Wall Street lost some momentum in early trading on Monday morning after the Institute for Supply Management delivered its monthly report on the U.S. manufacturing sector that came in worse than economist expected.
During March, the closely watched ISM purchasing managers’ index fell to 51.3 percent from the 54.2 percent mark in February. Readings over 50 percent indicate that more manufacturers are expanding economic activities than contracting. It was the fourth consecutive month of expansion, however, the month-over-month deceleration surprised economists who were predicting another 54.2 percent reading.
The February reading was the lowest so far this year. In the past 12 months, the ISM manufacturing index has only showed contraction once, in November with a 49.9 percent reading. The average across the year is 51.7 percent.
The index of new orders also grew, albeit at a slower rate as well, registering 51.4 percent after a 57.8 percent reading in February.
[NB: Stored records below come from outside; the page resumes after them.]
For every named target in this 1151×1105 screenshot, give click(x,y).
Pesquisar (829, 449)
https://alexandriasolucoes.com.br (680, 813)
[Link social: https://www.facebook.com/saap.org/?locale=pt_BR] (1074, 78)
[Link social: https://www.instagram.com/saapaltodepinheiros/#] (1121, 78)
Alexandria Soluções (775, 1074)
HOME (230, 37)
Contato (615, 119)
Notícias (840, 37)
Similarly, the Production Index dropped to 52.2 percent from 57.6 percent the month earlier.
The Employment Index was a bright spot in the report, increasing from 52.6 percent in February to 54.2 percent in March, which may bode well for the upcoming employment situation report coming from the Labor Department later this week. The Employment Index has now shown expansion in 42 straight months.
14 of the 18 manufacturing industries surveyed reported growth, led by expansions in wood products and furniture and related products. Petroleum and coal products, followed by chemical products paced the industries that registered contraction.
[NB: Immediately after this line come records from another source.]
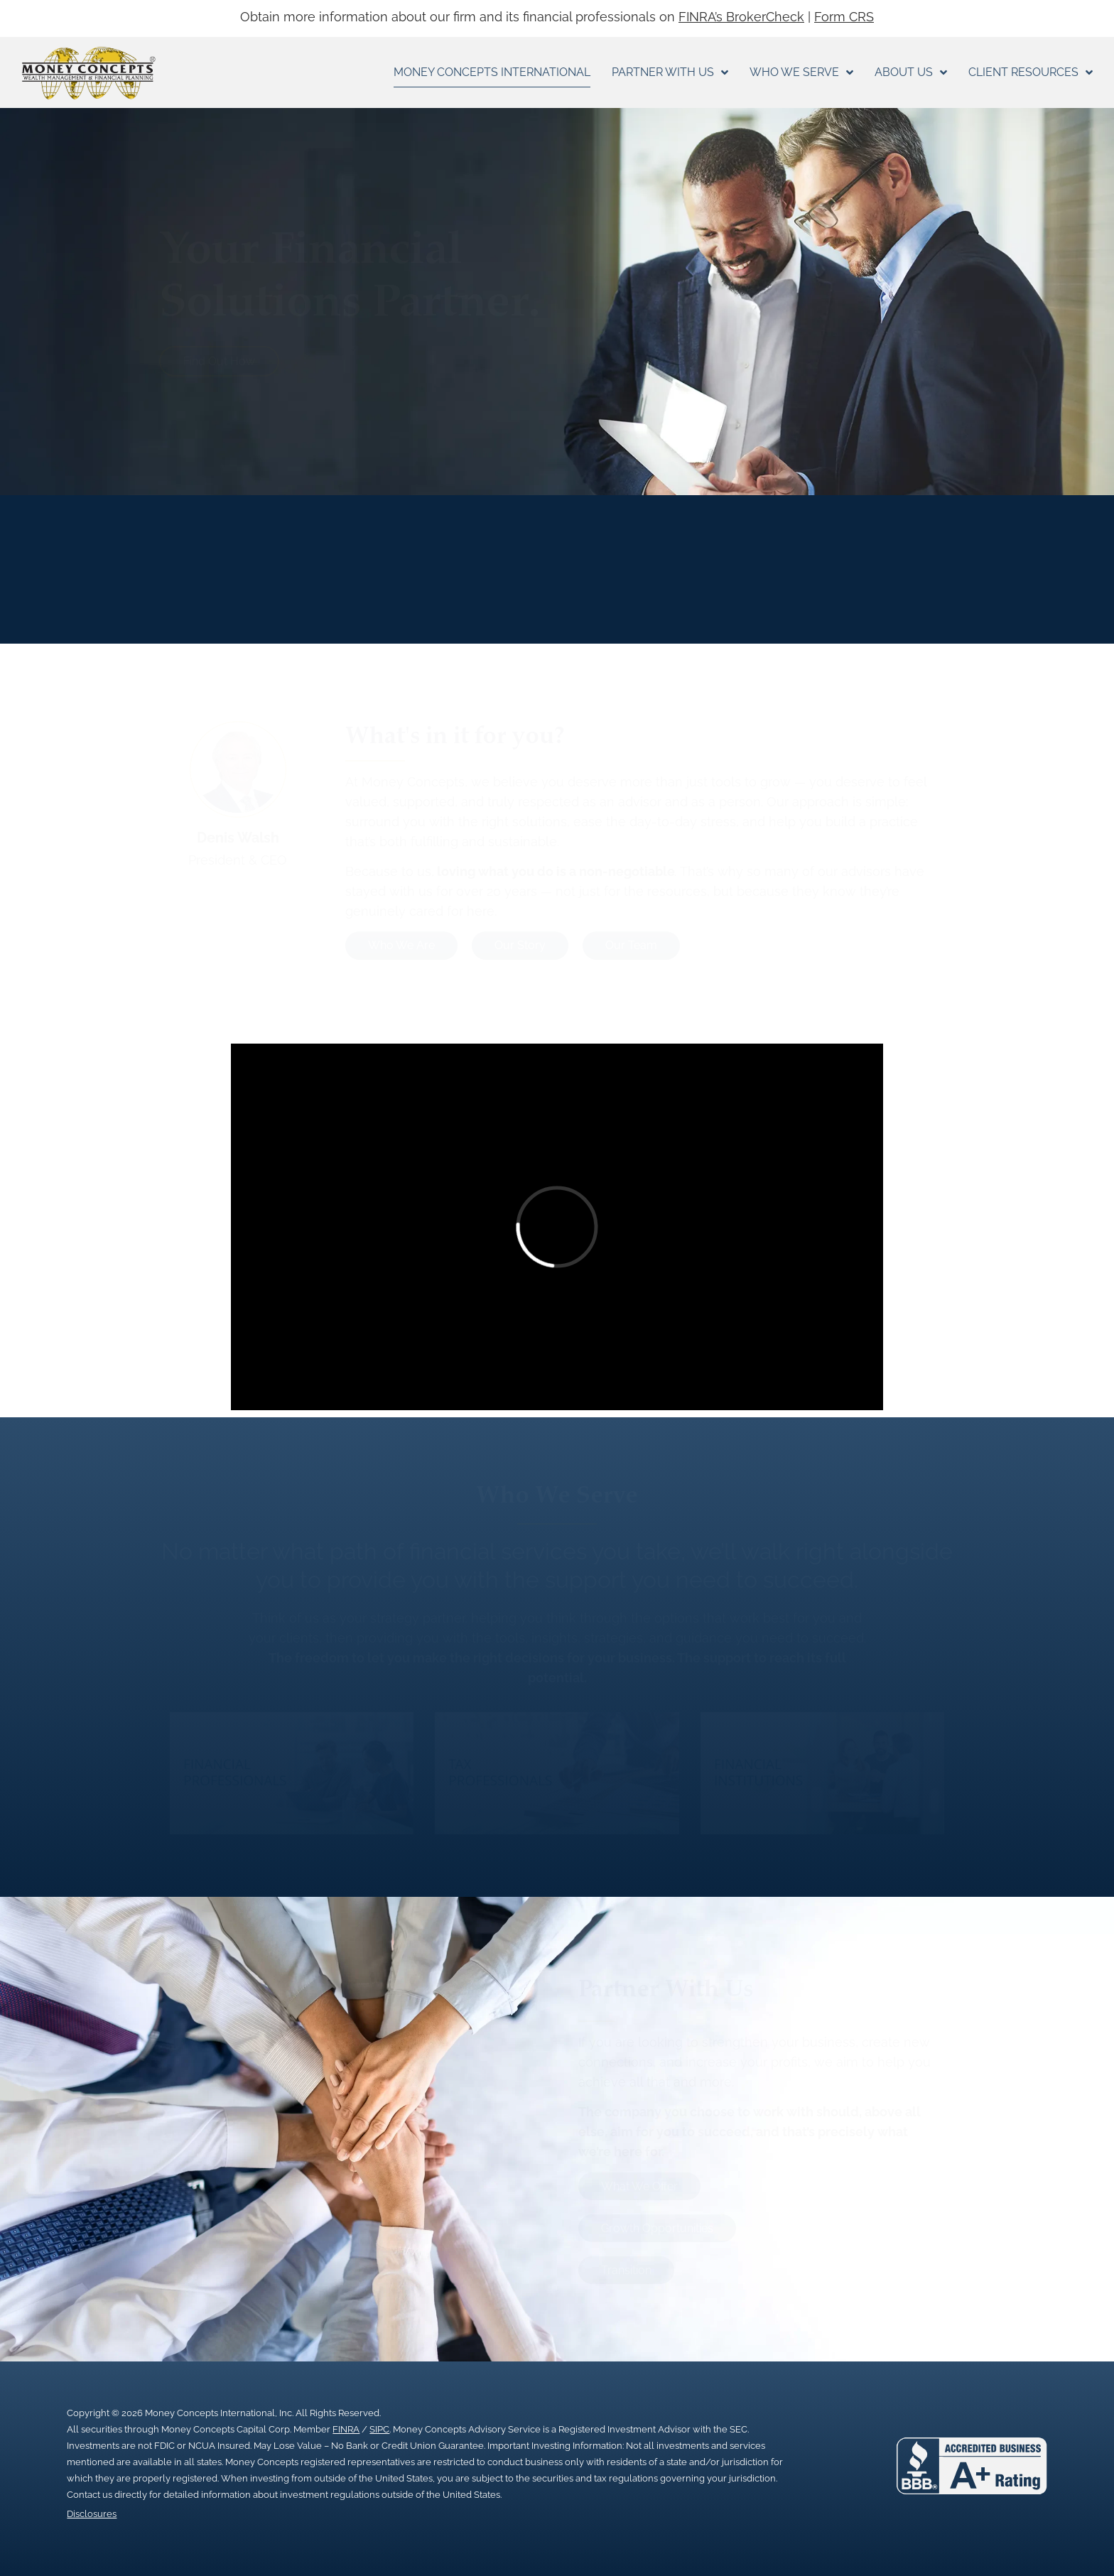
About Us (911, 72)
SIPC (379, 2429)
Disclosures (92, 2514)
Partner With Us (670, 72)
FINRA (345, 2429)
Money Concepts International (492, 72)
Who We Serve (801, 72)
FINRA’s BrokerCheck (741, 16)
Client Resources (1030, 72)
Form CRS (844, 16)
“While the second half of 2013 looks promising, the first half is a mixed bag,” said a computer and electronics product company in the report, while a fabricated metal products company said “Automotive is still very strong.” Three of the ten comments from survey respondents were directed at the government. These were: “Medical reimbursements from insurance companies, particularly Medicare, are slowing,” “Reduced government spending in the defense sector lowers business output” and “Post-election in the U.S. – companies within the oil and gas sector are still waiting for signs of some regulatory certainty or stability.”
The markets didn’t exactly come out on fire at the opening bell (although the Dow did manage to eke ahead to touch another new all-time high at 14,605.72), but following the ISM report they united turned into the red. Two hours into the trading day, the Dow Jones Industrial Average is down by 40 points, the S&P 500 is off by 9 points and the Nasdaq is lower by 26 points, pulled lower in part by Apple, Inc. (AAPL) docking another 1.5 percent after falling the past three trading sessions.